The black-staining polypore adds a meaty touch to this simple corn dumpling stew.
Dumpling Dry Ingredients
15 oz. cornmeal
1 tbs. flaxseeds, ground
1 tsp. Vege-sal or 1/2 tsp. salt
1 tsp. cream of tartar
1/2 tsp. baking soda
1/2 tsp. marjoram
1/2 tsp. nutmeg, ground
1/2 tsp. fennel seed, ground
1/2 tsp. xanthan gum
Dumpling Ingredients to Blend
1-1/4 cup soymilk
2 tbs. corn oil
2 tbs. lecithin granules
Sauce Ingredients
1/4 cup olive oil
1-1/2 cups black-staining polypore, sliced
3 cloves of garlic, finely chopped
2 oz. buckwheat flour
1 tbs. fresh basil, chopped
1 tsp. thyme, ground
1 tsp. tarragon, ground
4 cups boiling stock
4 tsp. garlic mustard seeds (optional)
1. Mix together the dumpling dry ingredients.
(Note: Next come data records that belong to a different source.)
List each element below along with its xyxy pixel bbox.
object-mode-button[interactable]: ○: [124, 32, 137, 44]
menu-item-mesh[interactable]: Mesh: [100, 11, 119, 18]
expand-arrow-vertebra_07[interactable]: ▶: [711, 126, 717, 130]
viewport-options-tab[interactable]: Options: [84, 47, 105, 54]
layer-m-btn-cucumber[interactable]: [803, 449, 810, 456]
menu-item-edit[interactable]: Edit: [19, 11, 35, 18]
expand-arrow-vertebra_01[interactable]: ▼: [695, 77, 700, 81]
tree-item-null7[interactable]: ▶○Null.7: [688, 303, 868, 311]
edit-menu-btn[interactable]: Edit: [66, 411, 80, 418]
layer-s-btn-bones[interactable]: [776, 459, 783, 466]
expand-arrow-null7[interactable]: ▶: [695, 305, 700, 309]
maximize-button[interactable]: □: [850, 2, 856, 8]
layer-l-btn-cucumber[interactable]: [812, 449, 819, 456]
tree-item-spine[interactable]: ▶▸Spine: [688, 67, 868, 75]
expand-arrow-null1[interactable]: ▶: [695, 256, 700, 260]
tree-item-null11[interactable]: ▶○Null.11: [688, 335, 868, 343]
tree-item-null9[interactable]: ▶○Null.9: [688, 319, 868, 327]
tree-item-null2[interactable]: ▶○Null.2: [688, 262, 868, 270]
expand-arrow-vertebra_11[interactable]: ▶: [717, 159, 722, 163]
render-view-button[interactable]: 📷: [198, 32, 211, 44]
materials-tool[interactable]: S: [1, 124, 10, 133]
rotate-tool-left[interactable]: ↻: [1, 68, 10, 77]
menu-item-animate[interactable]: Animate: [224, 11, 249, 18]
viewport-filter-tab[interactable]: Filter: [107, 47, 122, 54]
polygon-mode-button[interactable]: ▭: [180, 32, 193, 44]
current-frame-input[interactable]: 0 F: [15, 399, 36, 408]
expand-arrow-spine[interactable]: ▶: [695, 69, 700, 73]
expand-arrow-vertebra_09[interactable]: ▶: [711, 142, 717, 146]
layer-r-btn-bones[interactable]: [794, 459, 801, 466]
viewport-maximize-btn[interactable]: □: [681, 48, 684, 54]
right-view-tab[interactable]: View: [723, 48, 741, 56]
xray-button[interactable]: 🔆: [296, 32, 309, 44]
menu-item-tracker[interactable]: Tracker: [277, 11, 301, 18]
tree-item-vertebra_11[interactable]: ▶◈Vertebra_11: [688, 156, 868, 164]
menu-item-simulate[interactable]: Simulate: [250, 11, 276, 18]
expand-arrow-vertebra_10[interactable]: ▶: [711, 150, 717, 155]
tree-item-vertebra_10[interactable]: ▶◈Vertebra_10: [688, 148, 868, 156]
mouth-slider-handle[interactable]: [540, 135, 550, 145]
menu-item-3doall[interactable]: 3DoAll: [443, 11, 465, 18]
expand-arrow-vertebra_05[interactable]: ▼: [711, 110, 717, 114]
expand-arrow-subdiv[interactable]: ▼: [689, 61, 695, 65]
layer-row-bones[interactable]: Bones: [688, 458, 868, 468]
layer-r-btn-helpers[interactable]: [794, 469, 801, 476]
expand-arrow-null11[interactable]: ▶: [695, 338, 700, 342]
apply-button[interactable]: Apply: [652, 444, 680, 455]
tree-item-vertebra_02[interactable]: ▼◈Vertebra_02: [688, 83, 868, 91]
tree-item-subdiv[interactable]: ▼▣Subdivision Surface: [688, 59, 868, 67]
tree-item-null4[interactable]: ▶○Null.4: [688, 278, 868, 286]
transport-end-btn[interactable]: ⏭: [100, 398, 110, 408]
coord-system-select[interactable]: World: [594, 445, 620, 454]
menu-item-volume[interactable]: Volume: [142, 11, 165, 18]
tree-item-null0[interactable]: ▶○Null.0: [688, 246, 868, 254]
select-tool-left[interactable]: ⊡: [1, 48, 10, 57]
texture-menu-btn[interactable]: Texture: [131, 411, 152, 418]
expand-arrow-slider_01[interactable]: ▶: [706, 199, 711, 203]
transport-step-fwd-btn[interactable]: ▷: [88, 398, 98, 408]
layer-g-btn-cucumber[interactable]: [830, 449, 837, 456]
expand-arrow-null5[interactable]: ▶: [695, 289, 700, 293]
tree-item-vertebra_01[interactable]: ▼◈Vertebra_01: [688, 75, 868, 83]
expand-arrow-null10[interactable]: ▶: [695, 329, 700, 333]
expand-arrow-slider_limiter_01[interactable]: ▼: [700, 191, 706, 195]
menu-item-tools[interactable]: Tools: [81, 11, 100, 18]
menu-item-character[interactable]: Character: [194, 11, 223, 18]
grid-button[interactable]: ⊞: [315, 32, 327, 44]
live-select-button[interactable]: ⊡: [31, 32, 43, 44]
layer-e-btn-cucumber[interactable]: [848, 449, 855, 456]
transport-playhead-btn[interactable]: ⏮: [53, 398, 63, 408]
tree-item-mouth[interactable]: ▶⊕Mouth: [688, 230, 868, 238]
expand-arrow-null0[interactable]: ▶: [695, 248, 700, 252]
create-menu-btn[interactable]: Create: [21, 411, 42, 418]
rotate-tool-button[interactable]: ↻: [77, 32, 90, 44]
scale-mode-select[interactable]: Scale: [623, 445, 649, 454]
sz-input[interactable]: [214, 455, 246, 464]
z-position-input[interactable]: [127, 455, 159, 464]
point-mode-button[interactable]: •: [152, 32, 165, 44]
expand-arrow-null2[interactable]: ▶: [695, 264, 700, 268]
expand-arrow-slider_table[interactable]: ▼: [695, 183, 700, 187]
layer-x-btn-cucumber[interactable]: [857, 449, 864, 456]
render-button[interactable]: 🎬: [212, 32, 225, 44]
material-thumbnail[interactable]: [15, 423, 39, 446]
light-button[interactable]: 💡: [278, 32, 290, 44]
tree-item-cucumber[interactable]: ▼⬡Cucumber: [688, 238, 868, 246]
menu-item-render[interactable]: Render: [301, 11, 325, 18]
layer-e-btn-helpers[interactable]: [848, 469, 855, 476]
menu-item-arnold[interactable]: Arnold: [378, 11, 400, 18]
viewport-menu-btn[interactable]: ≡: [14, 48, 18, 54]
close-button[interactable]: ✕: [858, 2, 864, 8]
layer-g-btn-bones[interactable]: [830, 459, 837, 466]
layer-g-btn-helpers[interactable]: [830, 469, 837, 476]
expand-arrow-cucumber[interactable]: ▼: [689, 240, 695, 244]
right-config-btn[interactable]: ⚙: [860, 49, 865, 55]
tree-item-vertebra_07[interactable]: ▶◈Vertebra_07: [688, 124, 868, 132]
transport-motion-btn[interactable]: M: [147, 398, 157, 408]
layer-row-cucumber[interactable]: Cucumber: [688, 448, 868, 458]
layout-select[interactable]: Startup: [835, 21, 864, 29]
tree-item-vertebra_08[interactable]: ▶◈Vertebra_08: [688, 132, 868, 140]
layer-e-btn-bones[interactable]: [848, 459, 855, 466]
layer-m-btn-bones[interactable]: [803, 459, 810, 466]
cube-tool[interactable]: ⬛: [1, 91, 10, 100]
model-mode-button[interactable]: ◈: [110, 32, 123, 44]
2. Mix together the dumpling ingredients to blend
3. Mix the dumpling ingredients to blend into the dumpling dry ingredients.
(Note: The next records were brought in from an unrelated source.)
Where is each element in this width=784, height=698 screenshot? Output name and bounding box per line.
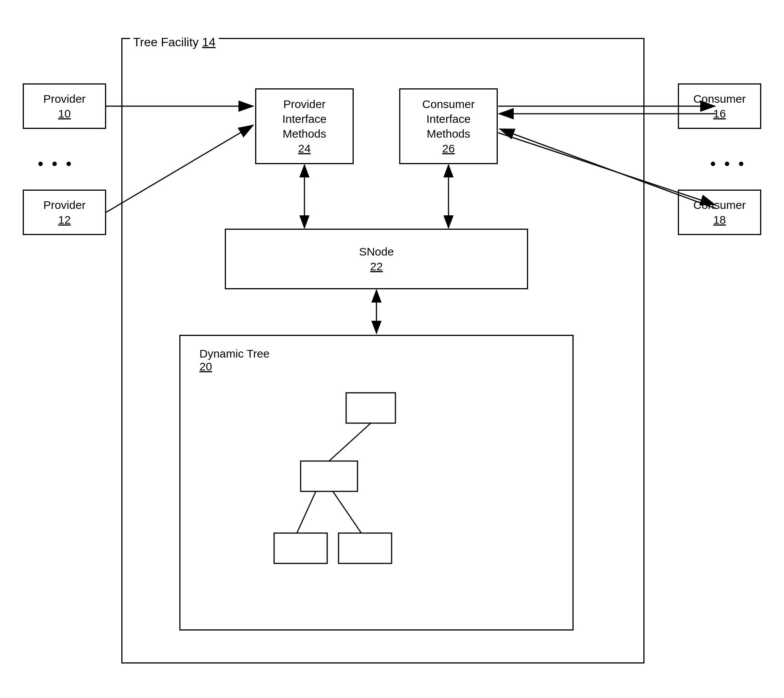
dynamic-tree-label: Dynamic Tree 20 [199, 347, 270, 373]
diagram-container: Provider 10 • • • Provider 12 Consumer 1… [15, 15, 769, 683]
provider-interface-box: ProviderInterfaceMethods24 [255, 88, 354, 164]
consumer-16-box: Consumer 16 [678, 83, 761, 129]
consumer-16-label: Consumer 16 [693, 91, 746, 121]
svg-line-3 [297, 491, 316, 533]
tree-facility-box: Tree Facility 14 ProviderInterfaceMethod… [121, 38, 644, 663]
consumer-interface-box: ConsumerInterfaceMethods26 [399, 88, 498, 164]
provider-interface-label: ProviderInterfaceMethods24 [282, 97, 327, 156]
tree-svg [263, 385, 490, 598]
svg-line-1 [329, 423, 371, 461]
snode-label: SNode 22 [359, 244, 394, 274]
dots-left: • • • [38, 155, 74, 173]
provider-12-box: Provider 12 [23, 189, 106, 235]
dots-right: • • • [710, 155, 746, 173]
svg-rect-0 [346, 393, 395, 423]
dynamic-tree-box: Dynamic Tree 20 [180, 335, 573, 631]
provider-12-label: Provider 12 [43, 198, 86, 227]
consumer-18-label: Consumer 18 [693, 198, 746, 227]
snode-box: SNode 22 [225, 229, 528, 289]
provider-10-label: Provider 10 [43, 91, 86, 121]
svg-line-4 [333, 491, 361, 533]
svg-rect-2 [301, 461, 357, 491]
consumer-interface-label: ConsumerInterfaceMethods26 [422, 97, 474, 156]
provider-10-box: Provider 10 [23, 83, 106, 129]
tree-visualization [263, 385, 490, 598]
tree-facility-label: Tree Facility 14 [130, 35, 219, 49]
svg-rect-5 [274, 533, 327, 563]
consumer-18-box: Consumer 18 [678, 189, 761, 235]
svg-rect-6 [339, 533, 392, 563]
4. Shape into 35 dumplings
5. Sauté the mushrooms in the olive oil 2 minutes.
6. Add the garlic and sauté another 2 minutes.
7. Add the flour, basil, thyme, tarragon, and Vege-sal and sauté another 2 minutes.
8. Gradually stir in the stock and return to a boil.
9. Reduce the heat to low, cover, and simmer 15 minutes, stirring often.
10. Stir in the garlic mustard seeds.